The NHS has perhaps at its lowest ebb in decades, 66 hospitals have issued black alerts, which means that these providers can no longer provide comprehensive medical care to all of its patients, this formal acknowledge that staff are overstretched, hospitals filled to capacity and the health service as a whole is reeling under the pressure should have provoked some response from the government. Instead Theresa May has remained resolute, refusing to sanction additional funds to be allocated to the NHS.
Conservatives try to shift the blame
Although due to the weak political opposition it faces, this Conservative government should be able to get through this crisis without any serious political challenges, it will certainly not emerge unscathed.
There is no denying that there is a significant amount of waste in the NHS and that a great deal of excess fat could be shed from the organisation without impacting on patient outcomes or quality of care. Where this government has failed is in its method of removing waste from the healthcare system. The handsomely paid NHS managers, the millionaire consultants who are more interested in writing research papers than treating patients and the NHS culture of not sacking inept or useless staff members are all problems which can be traced back to the top of the NHS hierarchy. Yet the government has decided to allow these people to decide where efficiency savings and cuts should be made, which due to self-interest and incompetence, is never in their own departments.
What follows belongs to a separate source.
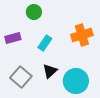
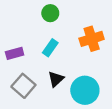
green circle: (34, 12) -> (50, 13), moved
purple rectangle: (13, 38) -> (15, 53), moved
Thus you find yourself with a healthcare system where drugs are being rationed, hospital beds are in short supply and there are severe shortages of doctors and nurses at the same time as managers and bureaucrats are multiplying at a pace.
NHS: Root and Branch reform
In many ways, this is the same policy which the government is adopting with the rail networks, shifting the blame onto the providers and trade unions rather than fulfilling their own responsibilities as the government to take decisive action to solve these intractable problems, which scream for external intervention.
It is a formulation designed to shield the government from negative press and negative voter outcomes, yet as the problems with the NHS worsen, many voters are coming to the conclusion that it is the government which is at fault from the deterioration in the NHS. Additional funding must be done hand-in-hand with a root and branch reform of the NHS, identifying the powerful, well-paid interest groups within the organisation and dealing with them head-on.
Otherwise, any additional funds will be covered up by these interest groups without reaching the places they are badly needed within the NHS. Until such an approach is taken by the government, this winter of discontent could drag on well-past its seasonal deadline.